ACTIVITY: Please transcribe the data that follows without the pictures, keeping every word the same.

MATERIAL PROVIDED:
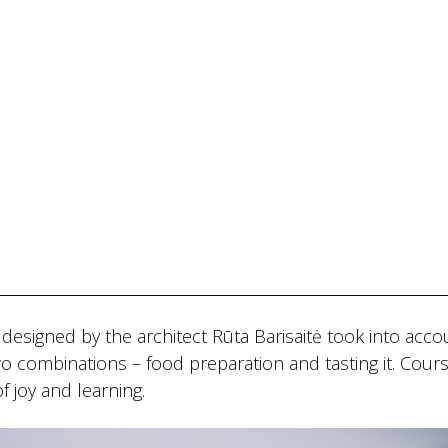
s designed by the architect Rūta Barisaitė took into acco
 Two combinations – food preparation and tasting it. Cour
 joy and learning.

ANSWER TO THE PROBLEM:
s designed by the architect Rūta Barisaitė took into acco
 Two combinations – food preparation and tasting it. Cour
 joy and learning.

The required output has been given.